SpaceX’s AI division xAI announced plans to buy $2.8 billion in gas turbines for its data center infrastructure over the next three years, including a $2 billion deal for mobile gas turbines still pending finalization as of April 2026 [1, 2].
xAI currently operates 46 portable gas turbines at data centers in Memphis, Tennessee, and Southaven, Mississippi, branded Colossus 1 and Colossus 2 [1, 2]. However, the company only holds permits for 15 of these turbines, prompting the NAACP to file a lawsuit last month citing pollution concerns in a heavily affected area [1, 2].
Each turbine can emit more than 2,000 tons of nitrogen oxides annually, pollutants linked to smog and asthma [1]. xAI claims these turbines qualify as mobile units on trailers and can operate for up to a year without permits. Federal EPA regulations hold otherwise, ruling earlier this year that xAI violated air pollution laws [1].
In its IPO filing, SpaceX acknowledged significant dependence on natural gas and turbine technology for its data centers, warning that permit restrictions could hurt its AI business [1]. Wired described portable turbines as quick, temporary power solutions until more robust energy sources become available [2].
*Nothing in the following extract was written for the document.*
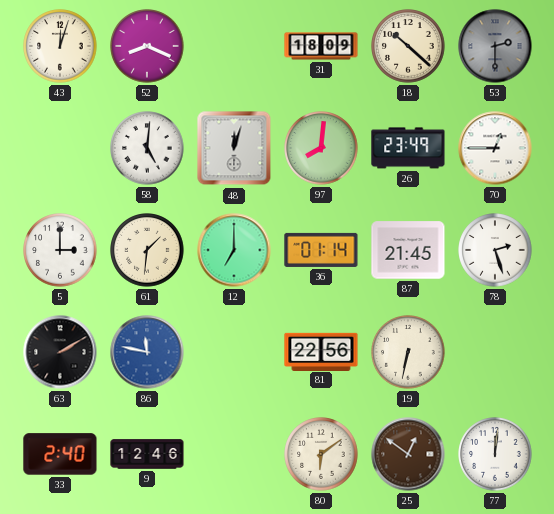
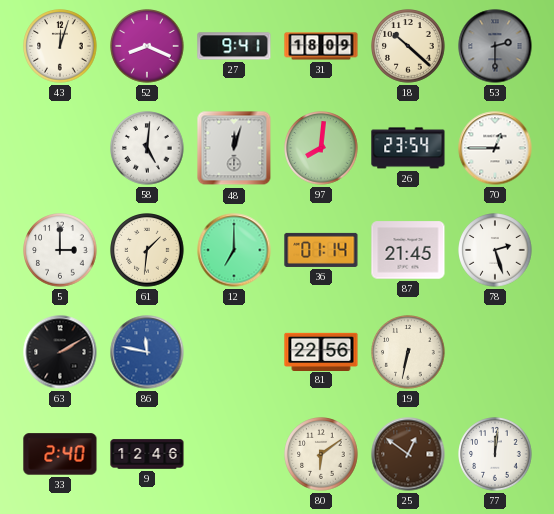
27: none -> 9:41
26: 23:49 -> 23:54
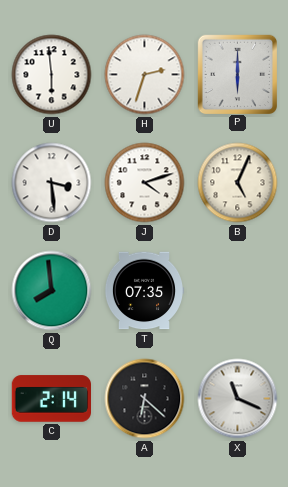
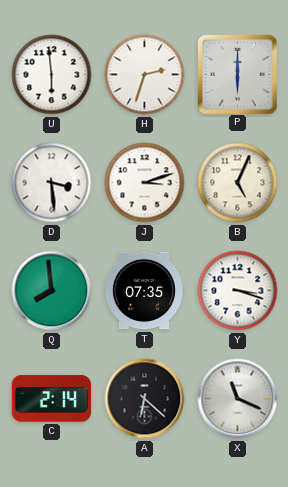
J: 4:12 -> 3:12
Y: none -> 3:18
xAI leases server access at the Colossus centers to AI company Anthropic for $15 billion annually. The AI division posted a $6.4 billion operating loss in 2025 on $3.2 billion revenue according to filings [3, 2]. It plans to scale its Grok AI platform to multiple trillions of parameters, demanding significant compute and capital [3]. As of March 2026, Grok AI had 117 million monthly active users out of 550 million total across Grok and SpaceX’s X platform [3].
xAI’s turbine purchases include $805 million in turbines agreed in March 2026, with new deals extending through 2029 [2]. The company must now address pending legal actions and regulatory rulings while continuing its aggressive expansion.